After editing, restart the affected service and confirm OpenVINO picked the device:

docker compose up -d --build --force-recreate <service-name>
docker compose logs <service-name> | grep -i -E "device|compiling|GPU|CPU"

OpenVINO prints a Compiling model on <DEVICE> line on first load.

GPU execution is delegated to the OpenVINO backend used by each service. Whether a given model actually runs on GPU and how it performs depends on the OpenVINO version and operator coverage for that model.

Environment Variables#

kiosk-core has no config file. All settings are controlled through environment variables.

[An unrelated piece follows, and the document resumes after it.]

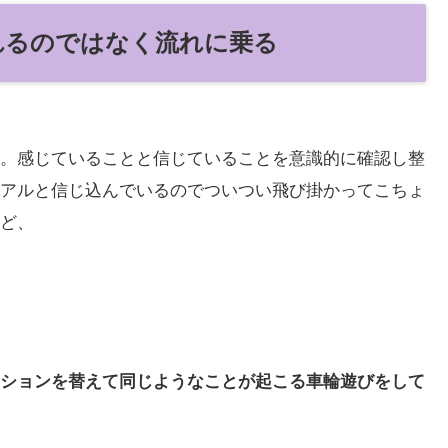
されるのではなく流れに乗る
。感じていることと信じていることを意識的に確認し整
アルと信じ込んでいるのでついつい飛び掛かってこちょ
ど、
ションを替えて同じようなことが起こる車輪遊びをして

kiosk-core API (`main:app`)#

Variable	Default	Description
`KIOSK_CORE_ANALYZER_URL`	`http://127.0.0.1:8010/v1/audio/transcriptions`	audio-analyzer transcription endpoint
`KIOSK_CORE_RAG_URL`	`http://127.0.0.1:8020/api/v1/query`	RAG query endpoint
`KIOSK_CORE_TTS_URL`	`http://127.0.0.1:8011/v1/audio/speech`	TTS speech synthesis endpoint
`KIOSK_CORE_TTS_MODEL`	`qwen-tts`	Model name sent to the TTS service
`KIOSK_CORE_TTS_VOICE`	(unset)	Voice name sent to the TTS service
`KIOSK_CORE_TTS_LANGUAGE`	`English`	Language sent to the TTS service
`KIOSK_CORE_TTS_INSTRUCTIONS`	(unset)	Optional style instructions for TTS
`KIOSK_CORE_SAMPLE_RATE`	`16000`	Default audio sample rate in Hz
`KIOSK_CORE_CHUNK_SECONDS`	`4.0`	Length of each audio chunk sent to audio-analyzer
`KIOSK_CORE_SILENCE_TIMEOUT_SECONDS`	`1.5`	Silence duration after speech that ends a session
`KIOSK_CORE_MAX_SESSION_SECONDS`	`20.0`	Hard cap on session duration
`KIOSK_CORE_SILENCE_THRESHOLD`	`900`	RMS threshold below which audio is treated as silence
`KIOSK_CORE_BLOCK_DURATION_SECONDS`	`0.1`	PortAudio capture block size
`KIOSK_CORE_PREROLL_SECONDS`	`0.3`	Audio buffered before speech starts
`KIOSK_CORE_HTTP_TIMEOUT_SECONDS`	`120.0`	HTTP client timeout for downstream calls

Gradio UI (`gradio_app.py`)#

Variable	Default	Description
`KIOSK_CORE_UI_BASE_URL`	`http://127.0.0.1:8012`	Base URL of the kiosk-core API
`KIOSK_CORE_UI_ANALYZER_URL`	`http://127.0.0.1:8010/v1/audio/transcriptions`	Passed to start-file sessions as `analyzer_url`
`KIOSK_CORE_UI_RAG_URL`	`http://127.0.0.1:8020/api/v1/query`	Passed to start-file sessions as `rag_url`
`KIOSK_CORE_UI_TTS_URL`	`http://127.0.0.1:8011/v1/audio/speech`	Passed to start-file sessions as `tts_url`
`KIOSK_CORE_UI_TIMEOUT_SECONDS`	`120.0`	HTTP client timeout in the UI
`KIOSK_CORE_UI_POLL_INTERVAL_SECONDS`	`0.35`	How often the UI polls for session state updates

Compose Defaults#

When running with the top-level docker-compose.yml, the defaults are wired to the internal Compose network:

KIOSK_CORE_ANALYZER_URL=http://audio-analyzer:8010/v1/audio/transcriptions
KIOSK_CORE_RAG_URL=http://rag-service:8020/api/v1/query
KIOSK_CORE_TTS_URL=http://text-to-speech:8011/v1/audio/speech
KIOSK_CORE_UI_BASE_URL=http://kiosk-core:8012

Most deployments should leave these values unchanged. Override them only when kiosk-core or kiosk-ui must call services outside the local Compose stack.

Session Parameters#

Session parameters (chunk duration, silence threshold, etc.) can also be provided per-request in the POST body for /api/v1/sessions/start and /api/v1/sessions/start-file. Per-request values take precedence over the environment variable defaults.